***** Records provided *****

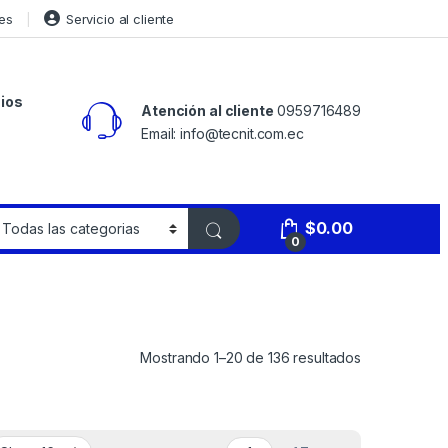
es
Servicio al cliente
ios
Atención al cliente
0959716489
Email: info@tecnit.com.ec
$
0.00
0
Mostrando 1–20 de 136 resultados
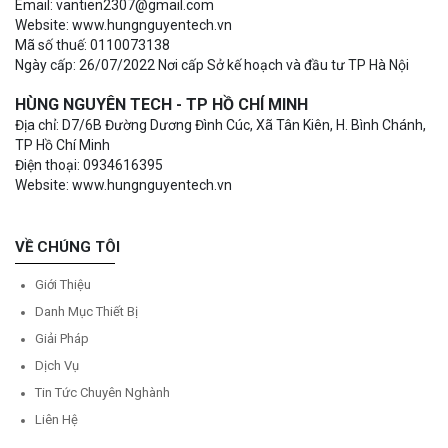
Email: vantien2307@gmail.com
Website: www.hungnguyentech.vn
Mã số thuế: 0110073138
Ngày cấp: 26/07/2022 Nơi cấp Sở kế hoạch và đầu tư TP Hà Nội
HÙNG NGUYÊN TECH - TP HỒ CHÍ MINH
Địa chỉ: D7/6B Đường Dương Đình Cúc, Xã Tân Kiên, H. Bình Chánh,
TP Hồ Chí Minh
Điện thoại: 0934616395
Website: www.hungnguyentech.vn
VỀ CHÚNG TÔI
Giới Thiệu
Danh Mục Thiết Bị
Giải Pháp
Dịch Vụ
Tin Tức Chuyên Nghành
Liên Hệ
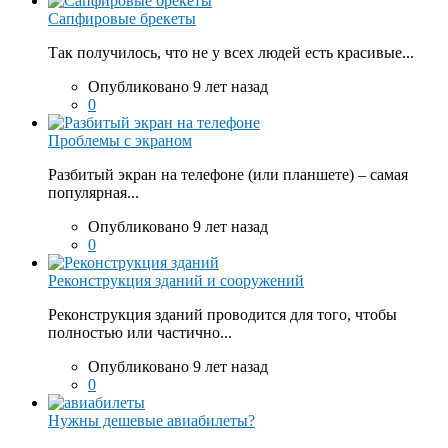
Сапфировые брекеты
Так получилось, что не у всех людей есть красивые...
Опубликовано 9 лет назад
0
Проблемы с экраном
Разбитый экран на телефоне (или планшете) – самая
популярная...
Опубликовано 9 лет назад
0
Реконструкция зданий и сооружений
Реконструкция зданий проводится для того, чтобы
полностью или частично...
Опубликовано 9 лет назад
0
Нужны дешевые авиабилеты?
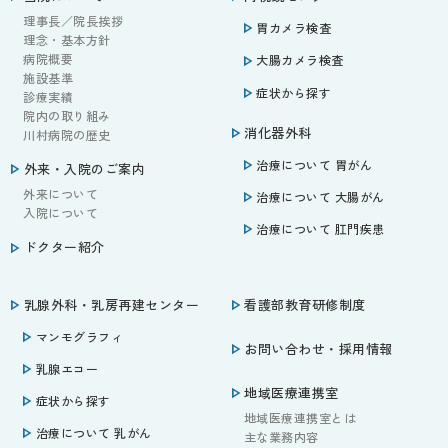
理事長／院長挨拶
胃カメラ検査
理念・基本方針
病院概要
大腸カメラ検査
施設基準
症状から探す
診療実績
院内の取り組み
消化器外科
川村病院の歴史
治療について 胃がん
外来・入院のご案内
外来について
治療について 大腸がん
入院について
治療について 肛門疾患
ドクター紹介
乳腺外科・乳房再建センター
看護部教育研修制度
マンモグラフィ
お問い合わせ・採用情報
乳腺エコー
地域医療連携室
症状から探す
地域医療連携室とは
治療について 乳がん
主な業務内容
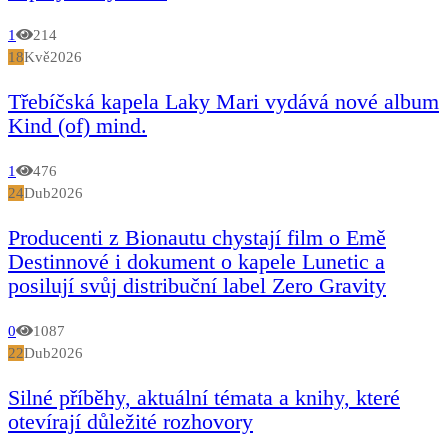
1
214
18
Kvě
2026
Třebíčská kapela Laky Mari vydává nové album
Kind (of) mind.
1
476
24
Dub
2026
Producenti z Bionautu chystají film o Emě
Destinnové i dokument o kapele Lunetic a
posilují svůj distribuční label Zero Gravity
0
1087
22
Dub
2026
Silné příběhy, aktuální témata a knihy, které
otevírají důležité rozhovory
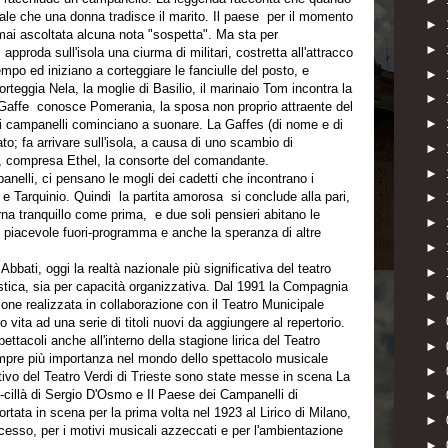
ale che una donna tradisce il marito. Il paese per il momento
►
 mai ascoltata alcuna nota "sospetta". Ma sta per
►
pproda sull'isola una ciurma di militari, costretta all'attracco
mpo ed iniziano a corteggiare le fanciulle del posto, e
►
orteggia Nela, la moglie di Basilio, il marinaio Tom incontra la
►
Gaffe conosce Pomerania, la sposa non proprio attraente del
►
i campanelli cominciano a suonare. La Gaffes (di nome e di
to; fa arrivare sull'isola, a causa di uno scambio di
►
ai, compresa Ethel, la consorte del comandante.
►
anelli, ci pensano le mogli dei cadetti che incontrano i
io e Tarquinio. Quindi la partita amorosa si conclude alla pari,
►
rna tranquillo come prima, e due soli pensieri abitano le
►
to piacevole fuori-programma e anche la speranza di altre
►
bati, oggi la realtà nazionale più significativa del teatro
►
tistica, sia per capacità organizzativa. Dal 1991 la Compagnia
►
one realizzata in collaborazione con il Teatro Municipale
►
 vita ad una serie di titoli nuovi da aggiungere al repertorio.
ttacoli anche all'interno della stagione lirica del Teatro
►
mpre più importanza nel mondo dello spettacolo musicale
►
estivo del Teatro Verdi di Trieste sono state messe in scena La
-cillà di Sergio D'Osmo e Il Paese dei Campanelli di
►
tata in scena per la prima volta nel 1923 al Lirico di Milano,
►
sso, per i motivi musicali azzeccati e per l'ambientazione
►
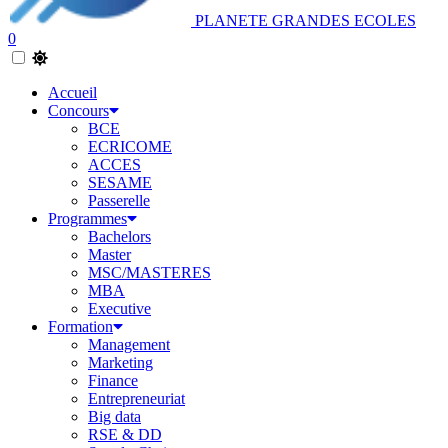
PLANETE GRANDES ECOLES
0
Accueil
Concours
BCE
ECRICOME
ACCES
SESAME
Passerelle
Programmes
Bachelors
Master
MSC/MASTERES
MBA
Executive
Formation
Management
Marketing
Finance
Entrepreneuriat
Big data
RSE & DD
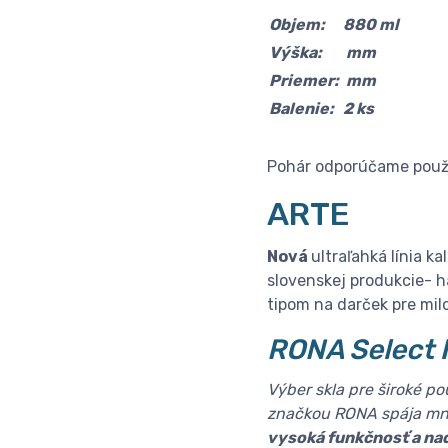
Objem:
880 ml
Výška:
mm
Priemer:
mm
Balenie:
2 ks
Pohár odporúčame použí
ARTE
Nová
ultraľahká línia k
slovenskej produkcie- h
tipom na darček pre mil
RONA Select 
Výber skla pre široké p
značkou RONA spája mno
vysoká funkčnosť a na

*****

> **The task**
A faithful copy of the data above is wanted, with every image left out.

> **Answer area**
es
Servicio al cliente
ios
Atención al cliente
0959716489
Email: info@tecnit.com.ec
$
0.00
0
Mostrando 1–20 de 136 resultados
Email: vantien2307@gmail.com
Website: www.hungnguyentech.vn
Mã số thuế: 0110073138
Ngày cấp: 26/07/2022 Nơi cấp Sở kế hoạch và đầu tư TP Hà Nội
HÙNG NGUYÊN TECH - TP HỒ CHÍ MINH
Địa chỉ: D7/6B Đường Dương Đình Cúc, Xã Tân Kiên, H. Bình Chánh,
TP Hồ Chí Minh
Điện thoại: 0934616395
Website: www.hungnguyentech.vn
VỀ CHÚNG TÔI
Giới Thiệu
Danh Mục Thiết Bị
Giải Pháp
Dịch Vụ
Tin Tức Chuyên Nghành
Liên Hệ
Сапфировые брекеты
Так получилось, что не у всех людей есть красивые...
Опубликовано 9 лет назад
0
Проблемы с экраном
Разбитый экран на телефоне (или планшете) – самая
популярная...
Опубликовано 9 лет назад
0
Реконструкция зданий и сооружений
Реконструкция зданий проводится для того, чтобы
полностью или частично...
Опубликовано 9 лет назад
0
Нужны дешевые авиабилеты?
理事長／院長挨拶
胃カメラ検査
理念・基本方針
病院概要
大腸カメラ検査
施設基準
症状から探す
診療実績
院内の取り組み
消化器外科
川村病院の歴史
治療について 胃がん
外来・入院のご案内
外来について
治療について 大腸がん
入院について
治療について 肛門疾患
ドクター紹介
乳腺外科・乳房再建センター
看護部教育研修制度
マンモグラフィ
お問い合わせ・採用情報
乳腺エコー
地域医療連携室
症状から探す
地域医療連携室とは
治療について 乳がん
主な業務内容
1
214
18
Kvě
2026
Třebíčská kapela Laky Mari vydává nové album
Kind (of) mind.
1
476
24
Dub
2026
Producenti z Bionautu chystají film o Emě
Destinnové i dokument o kapele Lunetic a
posilují svůj distribuční label Zero Gravity
0
1087
22
Dub
2026
Silné příběhy, aktuální témata a knihy, které
otevírají důležité rozhovory
ale che una donna tradisce il marito. Il paese per il momento
►
 mai ascoltata alcuna nota "sospetta". Ma sta per
►
pproda sull'isola una ciurma di militari, costretta all'attracco
mpo ed iniziano a corteggiare le fanciulle del posto, e
►
orteggia Nela, la moglie di Basilio, il marinaio Tom incontra la
►
Gaffe conosce Pomerania, la sposa non proprio attraente del
►
i campanelli cominciano a suonare. La Gaffes (di nome e di
to; fa arrivare sull'isola, a causa di uno scambio di
►
ai, compresa Ethel, la consorte del comandante.
►
anelli, ci pensano le mogli dei cadetti che incontrano i
io e Tarquinio. Quindi la partita amorosa si conclude alla pari,
►
rna tranquillo come prima, e due soli pensieri abitano le
►
to piacevole fuori-programma e anche la speranza di altre
►
bati, oggi la realtà nazionale più significativa del teatro
►
tistica, sia per capacità organizzativa. Dal 1991 la Compagnia
►
one realizzata in collaborazione con il Teatro Municipale
►
 vita ad una serie di titoli nuovi da aggiungere al repertorio.
ttacoli anche all'interno della stagione lirica del Teatro
►
mpre più importanza nel mondo dello spettacolo musicale
►
estivo del Teatro Verdi di Trieste sono state messe in scena La
-cillà di Sergio D'Osmo e Il Paese dei Campanelli di
►
tata in scena per la prima volta nel 1923 al Lirico di Milano,
►
sso, per i motivi musicali azzeccati e per l'ambientazione
►
PLANETE GRANDES ECOLES
0
Accueil
Concours
BCE
ECRICOME
ACCES
SESAME
Passerelle
Programmes
Bachelors
Master
MSC/MASTERES
MBA
Executive
Formation
Management
Marketing
Finance
Entrepreneuriat
Big data
RSE & DD
Objem:
880 ml
Výška:
mm
Priemer:
mm
Balenie:
2 ks
Pohár odporúčame použí
ARTE
Nová
ultraľahká línia k
slovenskej produkcie- h
tipom na darček pre mil
RONA Select 
Výber skla pre široké p
značkou RONA spája mno
vysoká funkčnosť a na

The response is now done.